Archive for the ‘Availability’ Category

18
Dec
   

It’s been about two months since Teradata launched the Aster Big Analytics Appliance and since then we have had the opportunity to showcase the appliance to various customers, prospects, partners, analysts, journalists etc. We are pleased to report that since the launch the appliance has already received the “Ventana Big Data Technology of the Year” award and has been well received by industry experts and customers alike.

Over the past two months, starting with the launch tweetchat, we have received numerous enqueries around the appliance and think now is a good time to answer the top 10 most frequently asked questions about the new Teradata Aster offering. Without further ado here are the top 10 questions and their answers:

WHAT IS THE TERADATA ASTER BIG ANALYTICS APPLIANCE?

The Aster Big Analytics Appliance is a powerful, ready to-run platform that is pre-configured and optimized specifically for big data storage and analysis.
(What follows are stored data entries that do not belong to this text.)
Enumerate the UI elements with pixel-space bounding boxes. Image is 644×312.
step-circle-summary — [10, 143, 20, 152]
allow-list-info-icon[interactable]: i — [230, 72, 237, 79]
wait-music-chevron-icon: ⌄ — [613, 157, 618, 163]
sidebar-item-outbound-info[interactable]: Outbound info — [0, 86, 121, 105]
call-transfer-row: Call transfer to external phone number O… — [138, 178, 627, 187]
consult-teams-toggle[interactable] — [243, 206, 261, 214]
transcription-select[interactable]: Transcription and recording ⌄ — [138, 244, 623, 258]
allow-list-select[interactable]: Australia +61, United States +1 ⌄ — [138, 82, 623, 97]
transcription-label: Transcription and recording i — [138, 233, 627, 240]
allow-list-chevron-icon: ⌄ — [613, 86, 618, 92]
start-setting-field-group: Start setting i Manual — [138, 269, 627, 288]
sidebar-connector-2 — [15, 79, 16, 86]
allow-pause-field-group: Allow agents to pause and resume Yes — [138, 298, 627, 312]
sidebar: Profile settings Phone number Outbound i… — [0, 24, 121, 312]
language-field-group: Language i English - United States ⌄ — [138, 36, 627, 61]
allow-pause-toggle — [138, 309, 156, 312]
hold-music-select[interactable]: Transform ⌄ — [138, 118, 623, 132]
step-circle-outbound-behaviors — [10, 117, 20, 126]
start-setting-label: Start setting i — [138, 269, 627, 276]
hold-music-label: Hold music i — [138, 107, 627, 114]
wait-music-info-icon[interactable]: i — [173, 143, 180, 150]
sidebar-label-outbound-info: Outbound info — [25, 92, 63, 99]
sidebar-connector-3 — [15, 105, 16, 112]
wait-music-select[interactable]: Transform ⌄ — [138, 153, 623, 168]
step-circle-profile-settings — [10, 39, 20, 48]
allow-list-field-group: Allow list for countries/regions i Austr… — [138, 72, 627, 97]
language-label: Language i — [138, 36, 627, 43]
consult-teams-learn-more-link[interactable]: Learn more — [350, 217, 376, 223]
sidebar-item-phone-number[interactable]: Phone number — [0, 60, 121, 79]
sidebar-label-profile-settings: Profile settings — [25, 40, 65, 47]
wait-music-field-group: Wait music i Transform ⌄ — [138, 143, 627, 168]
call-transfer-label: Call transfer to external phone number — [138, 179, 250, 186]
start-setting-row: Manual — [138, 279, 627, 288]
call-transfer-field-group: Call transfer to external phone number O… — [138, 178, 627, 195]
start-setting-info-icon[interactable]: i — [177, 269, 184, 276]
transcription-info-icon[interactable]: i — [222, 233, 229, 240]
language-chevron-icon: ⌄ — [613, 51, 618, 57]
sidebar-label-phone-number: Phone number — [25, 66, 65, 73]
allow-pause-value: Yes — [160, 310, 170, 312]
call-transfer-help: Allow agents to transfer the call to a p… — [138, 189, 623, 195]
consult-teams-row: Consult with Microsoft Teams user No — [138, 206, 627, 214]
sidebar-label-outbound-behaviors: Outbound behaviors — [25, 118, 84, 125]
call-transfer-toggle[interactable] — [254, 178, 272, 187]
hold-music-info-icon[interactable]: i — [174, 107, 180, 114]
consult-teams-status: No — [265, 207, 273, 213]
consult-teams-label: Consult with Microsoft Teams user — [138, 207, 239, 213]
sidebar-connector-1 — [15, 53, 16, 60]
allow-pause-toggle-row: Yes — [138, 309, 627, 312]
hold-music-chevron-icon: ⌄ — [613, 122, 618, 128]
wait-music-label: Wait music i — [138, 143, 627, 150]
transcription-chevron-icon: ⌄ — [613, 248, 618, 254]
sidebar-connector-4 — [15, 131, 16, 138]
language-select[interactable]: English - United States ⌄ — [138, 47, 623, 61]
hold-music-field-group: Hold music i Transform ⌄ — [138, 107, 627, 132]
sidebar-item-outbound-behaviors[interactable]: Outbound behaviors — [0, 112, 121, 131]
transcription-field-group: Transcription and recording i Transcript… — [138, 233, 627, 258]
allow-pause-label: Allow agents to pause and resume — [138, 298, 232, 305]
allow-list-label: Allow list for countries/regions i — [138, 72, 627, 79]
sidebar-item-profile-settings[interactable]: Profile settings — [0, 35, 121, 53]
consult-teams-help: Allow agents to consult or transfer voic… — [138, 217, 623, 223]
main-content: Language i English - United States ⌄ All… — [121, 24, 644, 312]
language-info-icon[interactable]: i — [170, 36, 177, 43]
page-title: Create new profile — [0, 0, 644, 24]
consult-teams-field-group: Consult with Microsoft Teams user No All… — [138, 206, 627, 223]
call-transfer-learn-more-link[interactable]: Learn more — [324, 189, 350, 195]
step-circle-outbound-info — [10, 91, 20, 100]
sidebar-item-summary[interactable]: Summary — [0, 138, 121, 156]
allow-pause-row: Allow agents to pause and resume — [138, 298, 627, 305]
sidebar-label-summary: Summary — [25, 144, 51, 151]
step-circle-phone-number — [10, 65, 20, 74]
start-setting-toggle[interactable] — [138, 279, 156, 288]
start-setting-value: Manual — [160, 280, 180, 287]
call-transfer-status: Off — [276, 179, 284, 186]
A purpose built, integrated hardware and software solution for analytics at big data scale, the appliance runs Teradata Aster patented SQL-MapReduce® and SQL-H technology on a time-tested, fully supported Teradata hardware platform. Depending on workload needs, it can be exclusively configured with Aster nodes, Hortonworks Data Platform (HDP) Hadoop nodes, or a mixture of Aster and Hadoop nodes. Additionally, integrated backup nodes are available for data protection and high availability

WHO WILL BENEFIT MOST BY DEPLOYING THE APPLIANCE?

The appliance is designed for organizations looking for a turnkey integrated hardware and software solution to store, manage and analyze structured and unstructured data (ie: multi-structured data formats). The appliance meets the needs of both departmental and enterprise-wide buyers and can scale linearly to support massive data volumes.

WHY DO I NEED THIS APPLIANCE?

This appliance can help you gain valuable insights from all of your multi-structured data. Using these insights, you can optimize business processes to reduce cost and better serve your customers. More importantly, these insights can help you innovate by identifying new markets, new products, new business models etc. For example, by using the appliance a telecommunications company can analyze multi-structured customer interaction data across multiple channels such as web, call center and retail stores to identify the path customers take to churn. This insight can be used proactively to increase customer retention and improve customer satisfaction.

WHAT’S UNIQUE ABOUT THE APPLIANCE?

The appliance is an industry first in tightly integrating SQL-MapReduce®, SQL-H and Apache Hadoop. The appliance delivers a tightly integrated hardware and software solution to store, manage and analyze big data. The appliance delivers integrated interfaces for analytics and administration, so all types of multi-structured data can be quickly and easily analyzed through SQL based interfaces. This means that you can continue to use your favorite BI tools and all existing skill sets while deploying new data management and analytics technologies like Hadoop and MapReduce. Furthermore, the appliance delivers enterprise class reliability to allow technologies like Hadoop to now be used for mission critical applications with stringent SLA requirements.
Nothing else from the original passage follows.